Source data:
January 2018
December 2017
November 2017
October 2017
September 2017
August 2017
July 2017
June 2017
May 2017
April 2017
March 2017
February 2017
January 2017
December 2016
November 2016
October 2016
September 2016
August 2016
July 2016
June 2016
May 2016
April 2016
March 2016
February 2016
--
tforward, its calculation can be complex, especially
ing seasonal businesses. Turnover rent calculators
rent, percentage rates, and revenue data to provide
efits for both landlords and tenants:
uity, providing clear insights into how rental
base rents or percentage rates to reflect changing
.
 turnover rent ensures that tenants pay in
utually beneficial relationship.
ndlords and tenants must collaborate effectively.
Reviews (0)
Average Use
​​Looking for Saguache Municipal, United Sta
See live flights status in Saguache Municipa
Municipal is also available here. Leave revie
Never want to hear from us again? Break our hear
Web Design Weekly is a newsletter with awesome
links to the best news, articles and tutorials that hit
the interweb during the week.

**Instructions to follow**
Please copy the lines in the records above between the one holding "February 2017" and the one holding "February 2016", inclusive, exactly and with no other line.

**Your response**
February 2017
January 2017
December 2016
November 2016
October 2016
September 2016
August 2016
July 2016
June 2016
May 2016
April 2016
March 2016
February 2016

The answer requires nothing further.